The European Banking Authority (EBA) published today its Report on cyclicality of banks' capital requirements aiming at clarifying whether risk-sensitive bank capital requirements as laid down in the Capital Requirements Regulation (CRR) and Capital Requirements Directive (CRD) create unintended pro-cyclical effects by reinforcing the endogenous relationships between the financial system and the real economy. This report, which has been drafted in close cooperation with the European Systemic Risk Board (ESRB) and the European Central Bank (ECB) is in response to a request by the European Commission to understand whether CRDIV/CRR requirements exert significant effects on the economic cycle and, if so, whether any remedial measures are justified. In addition, this Report may inform the European Commission's currently ongoing reviews of the EU micro- and macro-prudential frameworks and could serve as a valuable complementary contribution to the global discussions about the bank capital regulatory framework.

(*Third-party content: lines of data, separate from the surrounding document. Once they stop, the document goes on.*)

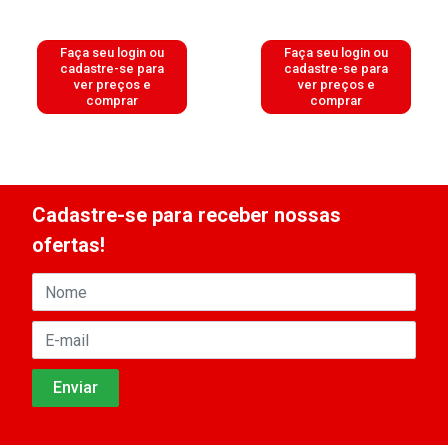
Faça seu login ou
Faça seu login ou
cadastre-se para
cadastre-se para
ver preços e
ver preços e
comprar
comprar
Cadastre-se para receber nossas
ofertas!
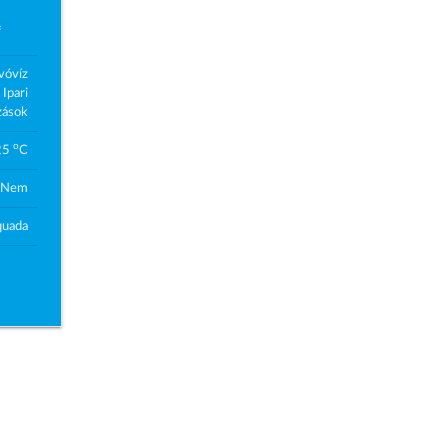
*
ivóvíz
Ipari
zások
o
25
C
Nem
quada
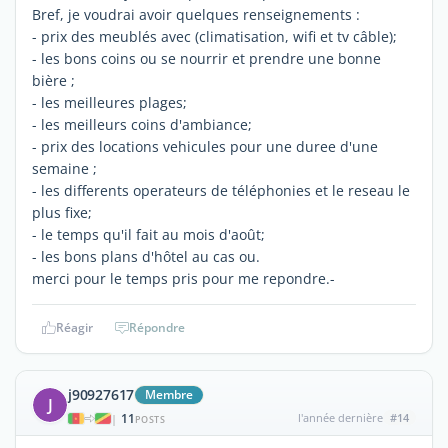
Bref, je voudrai avoir quelques renseignements :
- prix des meublés avec (climatisation, wifi et tv câble);
- les bons coins ou se nourrir et prendre une bonne
bière ;
- les meilleures plages;
- les meilleurs coins d'ambiance;
- prix des locations vehicules pour une duree d'une
semaine ;
- les differents operateurs de téléphonies et le reseau le
plus fixe;
- le temps qu'il fait au mois d'août;
- les bons plans d'hôtel au cas ou.
merci pour le temps pris pour me repondre.-
Réagir
Répondre
j90927617
Membre
J
11
l'année dernière
#14
|
POSTS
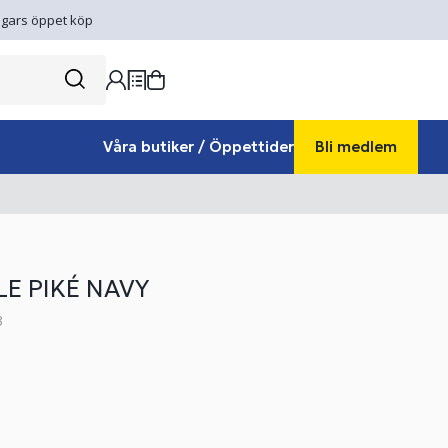
gars öppet köp
Våra butiker / Öppettider
Bli medlem
LE PIKÉ NAVY
3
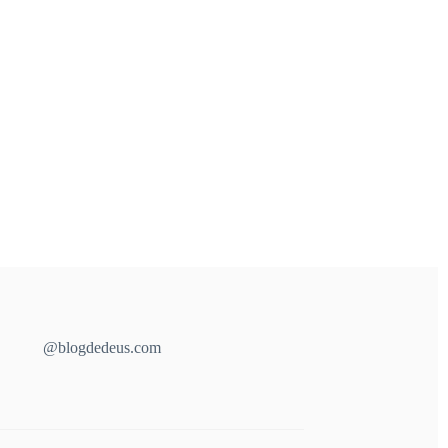
@blogdedeus.com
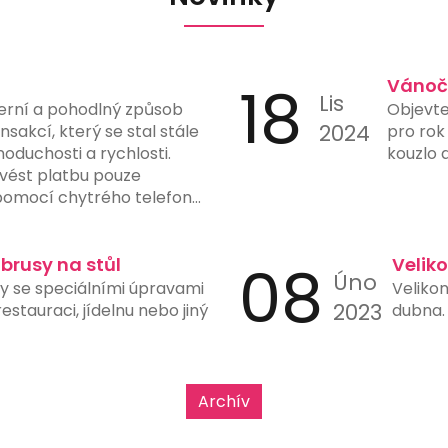
18
Vánoč
Lis
erní a pohodlný způsob
Objevte
2024
sakcí, který se stal stále
pro rok
noduchosti a rychlosti.
kouzlo 
vést platbu pouze
omocí chytrého telefonu
fotoaparátem a vhodnou
latby eliminuje potřebu
tů, čímž snižuje riziko chyb
ubrusy na stůl
08
Velik
Úno
y. Mnohé banky a finanční
sy se speciálními úpravami
Velikon
možnost generování a
2023
stauraci, jídelnu nebo jiný
dubna. 
ve svých aplikacích, což
h použití. Tento typ platby
upy, restaurace, čerpací
e rychlost a jednoduchost
Archív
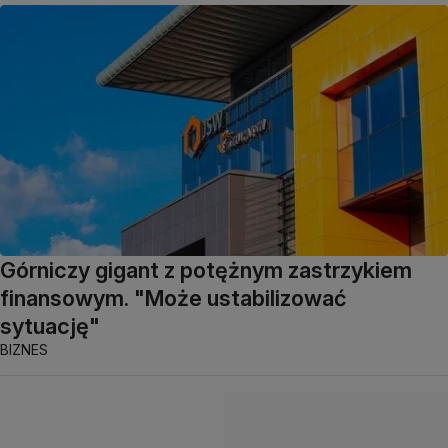
Górniczy gigant z potężnym zastrzykiem
finansowym. "Może ustabilizować
sytuację"
BIZNES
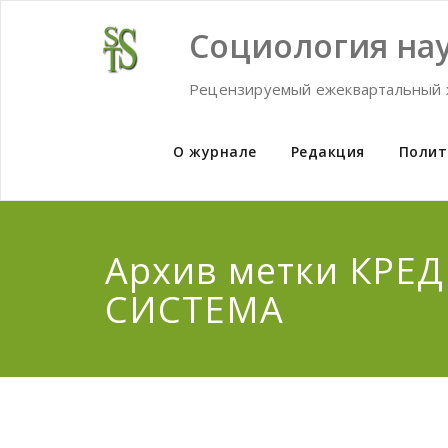
Skip
to
Социология нау
content
Рецензируемый ежеквартальный 
О журнале
Редакция
Полит
Архив метки КРЕ
СИСТЕМА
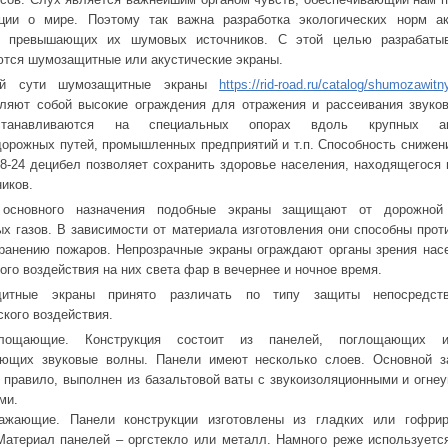
ции о мире. Поэтому так важна разработка экологических норм ак
я превышающих их шумовых источников. С этой целью разрабаты
тся шумозащитные или акустические экраны.
ей сути шумозащитные экраны
https://rid-road.ru/catalog/shumozawitn
ляют собой высокие ограждения для отражения и рассеивания звуко
танавливаются на специальных опорах вдоль крупных авт
орожных путей, промышленных предприятий и т.п. Способность снижен
8-24 децибел позволяет сохранить здоровье населения, находящегося 
ников.
основного назначения подобные экраны защищают от дорожно
х газов. В зависимости от материала изготовления они способны прот
ранению пожаров. Непрозрачные экраны ограждают органы зрения нас
ого воздействия на них света фар в вечернее и ночное время.
итные экраны принято различать по типу защиты непосредст
ского воздействия.
глощающие. Конструкция состоит из панелей, поглощающих 
ающих звуковые волны. Панели имеют несколько слоев. Основной 
к правило, выполнен из базальтовой ваты с звукоизоляционными и огне
ми.
ражающие. Панели конструкции изготовлены из гладких или гофри
Материал панелей – оргстекло или металл. Намного реже используетс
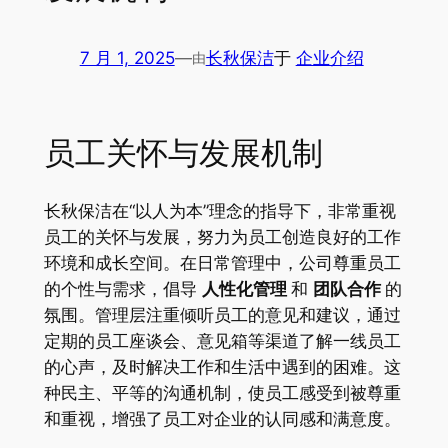
7 月 1, 2025
—
长秋保洁
于
企业介绍
由
员工关怀与发展机制
长秋保洁在“以人为本”理念的指导下，非常重视
员工的关怀与发展，努力为员工创造良好的工作
环境和成长空间。在日常管理中，公司尊重员工
的个性与需求，倡导
人性化管理
和
团队合作
的
氛围
。管理层注重倾听员工的意见和建议，通过
定期的员工座谈会、意见箱等渠道了解一线员工
的心声，及时解决工作和生活中遇到的困难。这
种民主、平等的沟通机制，使员工感受到被尊重
和重视，增强了员工对企业的认同感和满意度。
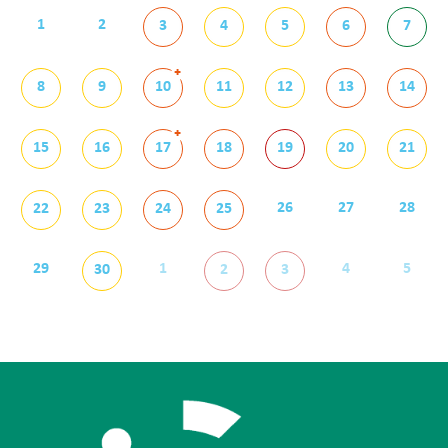
1
2
3
4
5
6
7
+
8
9
10
11
12
13
14
+
15
16
17
18
19
20
21
26
27
28
22
23
24
25
29
1
4
5
30
2
3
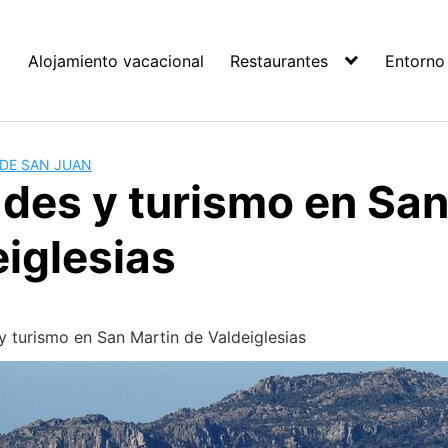
Alojamiento vacacional
Restaurantes
Entorno
DE SAN JUAN
ades y turismo en San
iglesias
y turismo en San Martin de Valdeiglesias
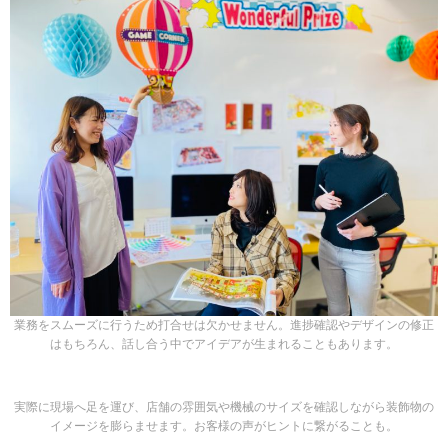
業務をスムーズに行うため打合せは欠かせません。進捗確認やデザインの修正
はもちろん、話し合う中でアイデアが生まれることもあります。
実際に現場へ足を運び、店舗の雰囲気や機械のサイズを確認しながら装飾物の
イメージを膨らませます。お客様の声がヒントに繋がることも。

Increased risk-sensitivity of the bank capital regulatory framework raises the concern whether resulting regulatory capital requirements tend to be pro-cyclical, e.g. contribute to mutually reinforcing feedback loops between the financial system and real economic developments.
Against the background of considerable challenges to empirically identify with sufficient certainty the relationship between risk-sensitive regulatory capital and the amplitude of the economic cycle, the key conclusions of the Report are the following:
Banks' capital requirements, since 2008, appear to have developed relatively stable and series on banks' IRB risk parameters (Probability of Default, Loss Given Default, default ratio) do not show a particularly cyclical pattern.

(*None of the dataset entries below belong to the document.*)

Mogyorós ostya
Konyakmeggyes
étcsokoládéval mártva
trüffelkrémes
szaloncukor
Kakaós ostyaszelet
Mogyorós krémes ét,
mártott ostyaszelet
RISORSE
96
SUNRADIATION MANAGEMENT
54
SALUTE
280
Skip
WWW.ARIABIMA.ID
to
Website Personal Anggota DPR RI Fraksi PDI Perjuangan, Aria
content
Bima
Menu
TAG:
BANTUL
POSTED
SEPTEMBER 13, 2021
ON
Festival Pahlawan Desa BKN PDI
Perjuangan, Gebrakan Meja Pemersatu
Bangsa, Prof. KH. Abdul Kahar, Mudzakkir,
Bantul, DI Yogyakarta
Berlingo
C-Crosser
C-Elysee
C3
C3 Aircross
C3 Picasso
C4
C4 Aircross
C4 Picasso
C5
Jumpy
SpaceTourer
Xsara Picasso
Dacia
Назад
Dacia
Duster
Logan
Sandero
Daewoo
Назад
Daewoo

The surprising lack of a strong correlation between the economic cycle and banks' risk-weighted assets (RWAs) and underlying parameters is evident in various regression specifications at bank and portfolio level.
Higher capital requirements due to CRD/CRR could have exerted some restricting impact on banks' loan supply, but in the period observed (after 2008), results indicate that it is likely that broader macroeconomic and financial factors had a predominant impact on banks' lending decisions.
Further econometric analysis provided only limited evidence of any significant pro-cyclical effect induced by the regulatory framework on the real economy.
Against the background of the weak evidence on the existence of pro-cyclical effects due to the CRDIV/CRR framework, this Report recommends that the EU retains its current risk-sensitive framework for bank regulatory capital. If pro-cyclicality risks were to become more material, the EU financial regulatory framework has various tools at its disposal, which could in principle be used.
For that purpose, the impact of the EU bank regulatory framework on the economic cycle should be monitored regularly and the potential impact, effectiveness and efficiency of counter-cyclical instruments be further analysed.